TASK OBJECTIVE >>
The entries below should be given again exactly, minus their pictures.
BEGIN GIVEN RECORDS
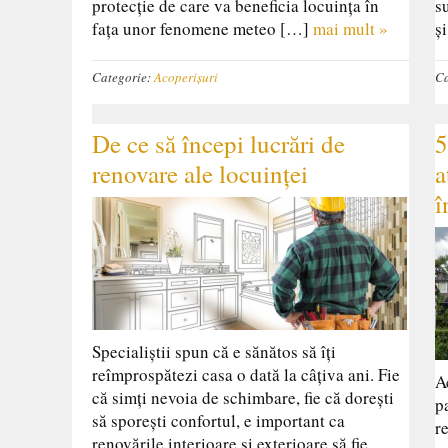
protecție de care va beneficia locuința în
s
fața unor fenomene meteo […]
mai mult »
ș
Categorie:
Acoperișuri
Ca
De ce să începi lucrări de
5
renovare ale locuinței
a
î
Specialiștii spun că e sănătos să îți
reîmprospătezi casa o dată la câțiva ani. Fie
A
că simți nevoia de schimbare, fie că dorești
p
să sporești confortul, e important ca
r
renovările interioare și exterioare să fie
END GIVEN RECORDS
RESULT FOR THIS TASK >>
protecție de care va beneficia locuința în
s
fața unor fenomene meteo […]
mai mult »
ș
Categorie:
Acoperișuri
Ca
De ce să începi lucrări de
5
renovare ale locuinței
a
î
Specialiștii spun că e sănătos să îți
reîmprospătezi casa o dată la câțiva ani. Fie
A
că simți nevoia de schimbare, fie că dorești
p
să sporești confortul, e important ca
r
renovările interioare și exterioare să fie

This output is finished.